Amorphous metals or alloys can be distinguished from crystalline metals or alloys by X-ray difraction measurements. In contrast to the crystalline materials, which exhibit characteristic sharp difraction lines, the intensity in X-ray difraction images of amorphous metal alloys changes only slowly with the difraction angle, somewhat similar to liquids or common glass.
Depending on the manufacturing conditions, tapes produced from amorphous alloys can be completely amorphous or can comprise a two-phase mixture of the amorphous and the crystalline states. In general, the phrase "amorphous metal alloy", as used in this art and in the instant specification and claims, defines an alloy whose molecular structure is at least 50 percent and preferably at least 80 percent amorphous.

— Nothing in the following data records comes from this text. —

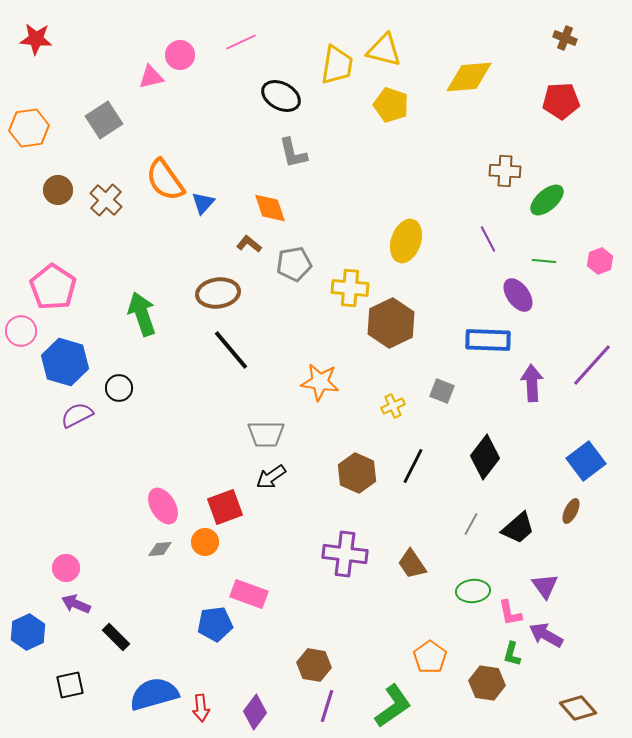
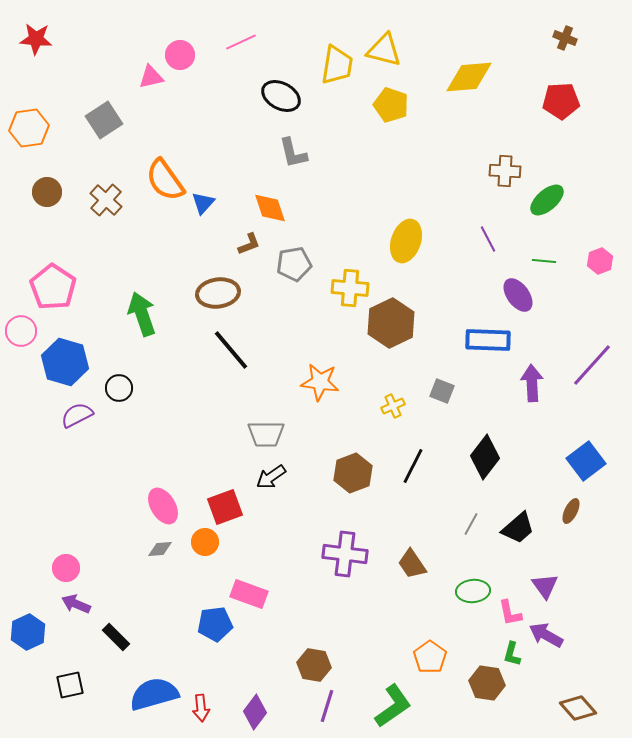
brown circle at (58, 190): moved 11 px left, 2 px down
brown L-shape at (249, 244): rotated 120 degrees clockwise
brown hexagon at (357, 473): moved 4 px left; rotated 15 degrees clockwise
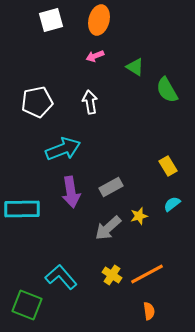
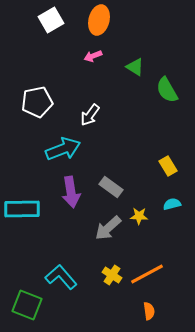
white square: rotated 15 degrees counterclockwise
pink arrow: moved 2 px left
white arrow: moved 13 px down; rotated 135 degrees counterclockwise
gray rectangle: rotated 65 degrees clockwise
cyan semicircle: rotated 24 degrees clockwise
yellow star: rotated 18 degrees clockwise
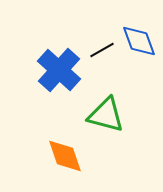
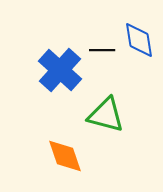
blue diamond: moved 1 px up; rotated 12 degrees clockwise
black line: rotated 30 degrees clockwise
blue cross: moved 1 px right
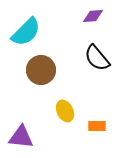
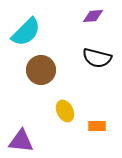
black semicircle: rotated 36 degrees counterclockwise
purple triangle: moved 4 px down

It is already known to utilize round nozzle openings having a diameter of 0.5 through 1 mm in the manufacture of very narrow amorphous metal tapes. With this type of nozzle opening, a molten metal stream is expressed through such opening and strikes a moving surface of a cooling body after a free path of about 1 through 20 mm and expands thereon into a stationary molten drop. The desired metal tape grows from the underside of such drop due to advancing solidification. However, this process cannot be transferred without further ado, for example, for use with larger nozzle openings required to manufacture wider metal tapes because the tape geometry depends very greatly on the dimensions of the molten drop. With nozzle openings which are too large, the molten drop becomes too long and thus unstable at a correspondingly higher velocity of the cooling body surface. Further, the tape quality is adversely affected by all oscillations and the like in the free molten metal drop. The smooth and uniform surfaces required in broader tapes, as well as a uniform thickness and width over the entire length of a tape cannot be achieved with this technique.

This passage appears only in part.